_ACTIVITY_
An exact copy is required of the lines from the one with "وتنتشر بشكل أكبر داخل المنزل." through the last line of the material below, and of nothing else.
Segment Start: RECORDS PROVIDED
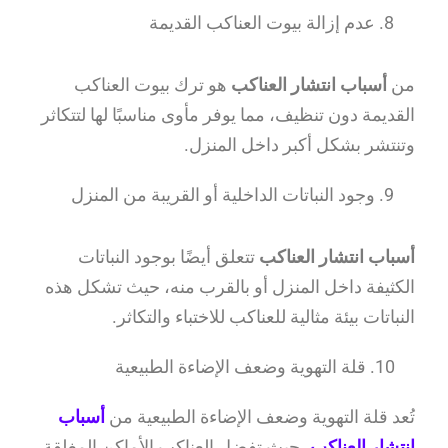
عدم إزالة بيوت العناكب القديمة
من
أسباب انتشار العناكب
هو ترك بيوت العناكب
القديمة دون تنظيف، مما يوفر مأوى مناسبًا لها لتتكاثر
وتنتشر بشكل أكبر داخل المنزل.
وجود النباتات الداخلية أو القريبة من المنزل
أسباب انتشار العناكب
تتعلق أيضًا بوجود النباتات
الكثيفة داخل المنزل أو بالقرب منه، حيث تشكل هذه
النباتات بيئة مثالية للعناكب للاختباء والتكاثر.
10. قلة التهوية وضعف الإضاءة الطبيعية
تُعد قلة التهوية وضعف الإضاءة الطبيعية من
أسباب
انتشار العناكب
، حيث تفضل العناكب الأماكن المغلقة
Segment End: RECORDS PROVIDED
_FINISHED EXERCISE_
وتنتشر بشكل أكبر داخل المنزل.
وجود النباتات الداخلية أو القريبة من المنزل
أسباب انتشار العناكب
تتعلق أيضًا بوجود النباتات
الكثيفة داخل المنزل أو بالقرب منه، حيث تشكل هذه
النباتات بيئة مثالية للعناكب للاختباء والتكاثر.
10. قلة التهوية وضعف الإضاءة الطبيعية
تُعد قلة التهوية وضعف الإضاءة الطبيعية من
أسباب
انتشار العناكب
، حيث تفضل العناكب الأماكن المغلقة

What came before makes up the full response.